VideoClient switches to async submit+poll. Upstream /v1/videos/generations moved from sync to async on 2026-04-23 (submit returns a job id; client polls until completion). Public signature of VideoClient.generate(...) is unchanged — still blocks until the video is ready and returns VideoResponse with the MP4 URL and tx hash. Internally the client now signs once, submits, and replays the same signature on GET polls every 5s until upstream completes. Settlement only fires on the first completed poll, so upstream failure or budget exhaustion = zero charge.
Added budget_seconds parameter to generate() (default 300s) to cap the polling window.
Bumped advertised max_timeout_seconds on video requests from 300s to 600s so the signed auth stays valid across the full polling window.

New image model: openai/gpt-image-2 (ChatGPT Images 2.0). Reasoning-driven generation with multilingual text rendering + character consistency. Pricing: $0.06 for 1024² / $0.12 for 1536×1024 or 1024×1536. Supports both client.generate() and client.edit() via the /v1/images/image2image endpoint.
New video models: 3 ByteDance Seedance variants on VideoClient:
- bytedance/seedance-1.5-pro — $0.03/sec, 720p, 5s default (up to 10s).
- bytedance/seedance-2.0-fast — $0.15/sec, ~60-80s generation, sweet-spot price/quality.
- bytedance/seedance-2.0 — $0.30/sec, 720p Pro quality. All support text-to-video and image-to-video. Pass the model ID to VideoClient.generate(..., model=...).
README Image/Video sections list new models; image editing section notes gpt-image-1 and gpt-image-2 as supported.
Also: pyproject.toml version was stuck at 0.13.0 despite __version__ saying 0.14.1 (prevented PyPI publishes from shipping the NVIDIA refresh). Both now aligned at 0.15.0.

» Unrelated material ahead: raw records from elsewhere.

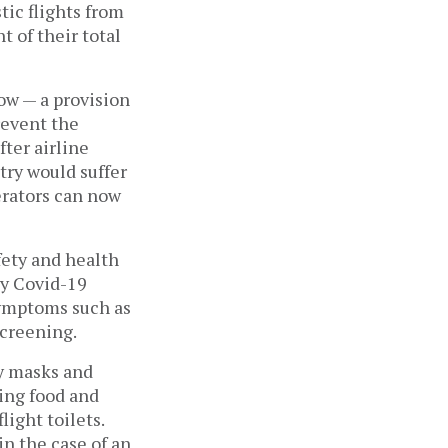
tic flights from
t of their total
ow — a provision
prevent the
fter airline
try would suffer
erators can now
.
fety and health
ny Covid-19
symptoms such as
screening.
ry masks and
ting food and
light toilets.
in the case of an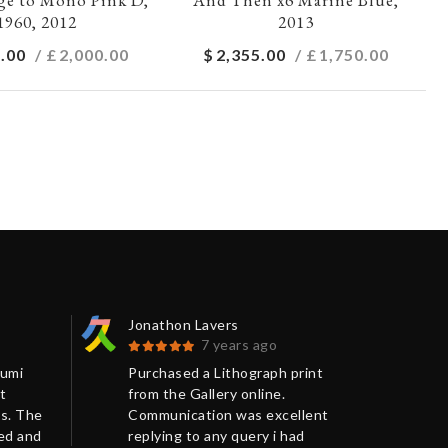
1960, 2012
2013
.00
/ £
2,000.00
$
2,355.00
/ £
1,750.00
Jonathon Lavers
Jon
7 years ago
Kumi
Purchased a Lithograph print
The
t
from the Gallery online.
ext
s. The
Communication was excellent
pol
ged and
replying to any query i had
mak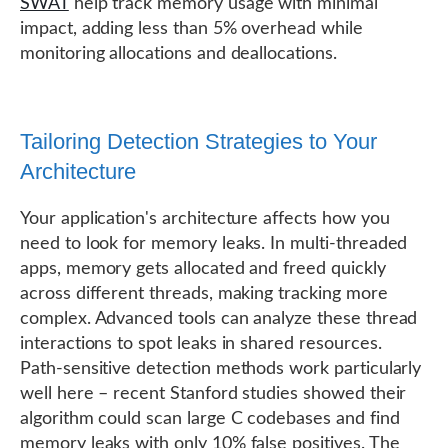
SWAT
help track memory usage with minimal
impact, adding less than 5% overhead while
monitoring allocations and deallocations.
Tailoring Detection Strategies to Your
Architecture
Your application's architecture affects how you
need to look for memory leaks. In multi-threaded
apps, memory gets allocated and freed quickly
across different threads, making tracking more
complex. Advanced tools can analyze these thread
interactions to spot leaks in shared resources.
Path-sensitive detection methods work particularly
well here – recent Stanford studies showed their
algorithm could scan large C codebases and find
memory leaks with only 10% false positives. The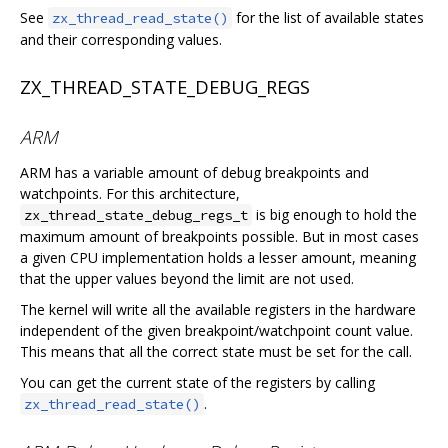
See
for the list of available states
zx_thread_read_state()
and their corresponding values.
ZX_THREAD_STATE_DEBUG_REGS
ARM
ARM has a variable amount of debug breakpoints and
watchpoints. For this architecture,
is big enough to hold the
zx_thread_state_debug_regs_t
maximum amount of breakpoints possible. But in most cases
a given CPU implementation holds a lesser amount, meaning
that the upper values beyond the limit are not used.
The kernel will write all the available registers in the hardware
independent of the given breakpoint/watchpoint count value.
This means that all the correct state must be set for the call.
You can get the current state of the registers by calling
.
zx_thread_read_state()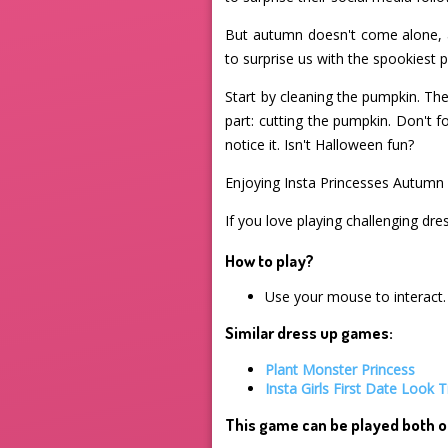
But autumn doesn't come alone, 
to surprise us with the spookiest
Start by cleaning the pumpkin. Th
part: cutting the pumpkin. Don't fo
notice it. Isn't Halloween fun?
Enjoying Insta Princesses Autumn 
If you love playing challenging dre
How to play?
Use your mouse to interact.
Similar dress up games:
Plant Monster Princess
Insta Girls First Date Look T
This game can be played both o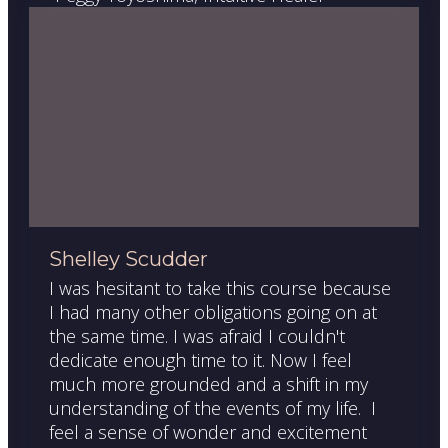
Shelley Scudder
I was hesitant to take this course because
I had many other obligations going on at
the same time. I was afraid I couldn't
dedicate enough time to it. Now I feel
much more grounded and a shift in my
understanding of the events of my life. I
feel a sense of wonder and excitement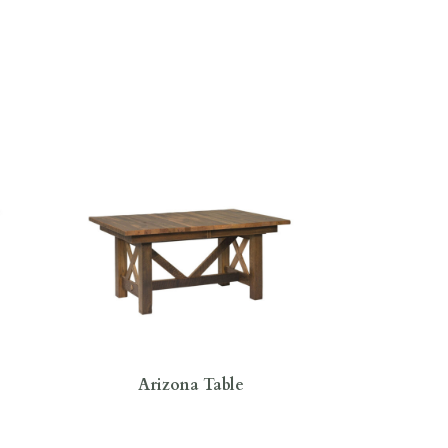
Arizona Table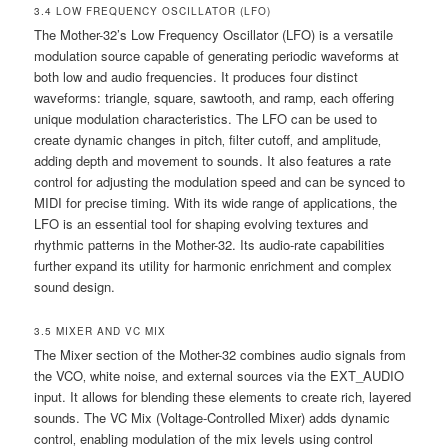
3.4 LOW FREQUENCY OSCILLATOR (LFO)
The Mother-32’s Low Frequency Oscillator (LFO) is a versatile
modulation source capable of generating periodic waveforms at
both low and audio frequencies. It produces four distinct
waveforms: triangle‚ square‚ sawtooth‚ and ramp‚ each offering
unique modulation characteristics. The LFO can be used to
create dynamic changes in pitch‚ filter cutoff‚ and amplitude‚
adding depth and movement to sounds. It also features a rate
control for adjusting the modulation speed and can be synced to
MIDI for precise timing. With its wide range of applications‚ the
LFO is an essential tool for shaping evolving textures and
rhythmic patterns in the Mother-32. Its audio-rate capabilities
further expand its utility for harmonic enrichment and complex
sound design.
3.5 MIXER AND VC MIX
The Mixer section of the Mother-32 combines audio signals from
the VCO‚ white noise‚ and external sources via the EXT_AUDIO
input. It allows for blending these elements to create rich‚ layered
sounds. The VC Mix (Voltage-Controlled Mixer) adds dynamic
control‚ enabling modulation of the mix levels using control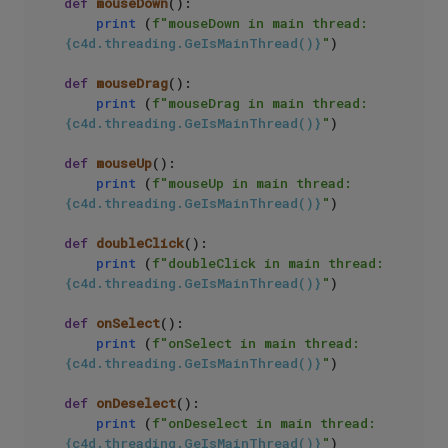
def
mouseDown
():

print
 (
f"mouseDown in main thread: 
{c4d.threading.GeIsMainThread()}
"
)

def
mouseDrag
():

print
 (
f"mouseDrag in main thread: 
{c4d.threading.GeIsMainThread()}
"
)

def
mouseUp
():

print
 (
f"mouseUp in main thread: 
{c4d.threading.GeIsMainThread()}
"
)

def
doubleClick
():

print
 (
f"doubleClick in main thread: 
{c4d.threading.GeIsMainThread()}
"
)

def
onSelect
():

print
 (
f"onSelect in main thread: 
{c4d.threading.GeIsMainThread()}
"
)

def
onDeselect
():

print
 (
f"onDeselect in main thread: 
{c4d.threading.GeIsMainThread()}
"
)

NVIDIA free-tier refresh (backend 2026-04-21). Router updated to point at the current survivors + the two new models: nvidia/qwen3-next-80b-a3b-thinking (reasoning flagship, 116 tok/s) and nvidia/mistral-small-4-119b (fastest free chat, 114 tok/s).
Retired IDs no longer referenced by router.py: nvidia/nemotron-super-49b, nvidia/nemotron-ultra-253b, nvidia/mistral-large-3-675b. The backend still redirects them, but offline routing now points at the canonical successors (nvidia/qwen3-next-80b-a3b-thinking, nvidia/mistral-small-4-119b, nvidia/llama-4-maverick, nvidia/glm-4.7).
AUTO / ECO SIMPLE primaries switched from nvidia/kimi-k2.5 (retired) to moonshot/kimi-k2.5 — backend redirect still works, but the router now references the canonical target.
README NVIDIA table refreshed (8 visible models + moonshot/kimi-k2.5).

New SearchClient — wraps POST /v1/search (standalone Grok Live Search). $0.025 per source + margin, 1–50 sources per call.
New XClient — 13 methods mapping the /v1/x/* endpoints (user lookup/info/followers/following/verified-followers/tweets/mentions, tweet lookup/replies/thread, search, trending, articles/rising). Replaces orphaned X* types that had no caller.
New PriceClient — Pyth-backed market data with .price(), .history(), .list_symbols(). Crypto, FX and commodity are fully free (price + history + list); stocks across 12 markets (us/hk/jp/kr/gb/de/fr/nl/ie/lu/cn/ca) and the usstock legacy alias charge for price + history, list stays free. The client handles both paths transparently.
ChatMessage gains optional reasoning_content and thinking fields for reasoning-capable models (DeepSeek Reasoner, Grok 4 / 4.20 reasoning).
ChatUsage gains optional cache_read_input_tokens / cache_creation_input_tokens for Anthropic prompt caching telemetry.
Model gains optional billing_mode (paid/flat/free), flat_price, categories, hidden so list_models() can surface full backend metadata.
New market-data types: PricePoint, PriceBar, PriceHistoryResponse, SymbolListResponse.
VERSION file synced to match __init__.py.

New VideoClient — generate AI videos via xai/grok-imagine-video ($0.05/sec, 8s default).
VideoResponse, VideoClip, VideoModel types added.
Text-to-video and image-to-video supported; client blocks until polling completes (~30-120s).
ImageData now exposes source_url and backed_up for gateway-mirrored assets.
Grok Imagine image models (xai/grok-imagine-image, -pro) routable via ImageClient.
Grok 4.20 chat models (xai/grok-4.20-reasoning, -non-reasoning, -multi-agent) routable via the chat API.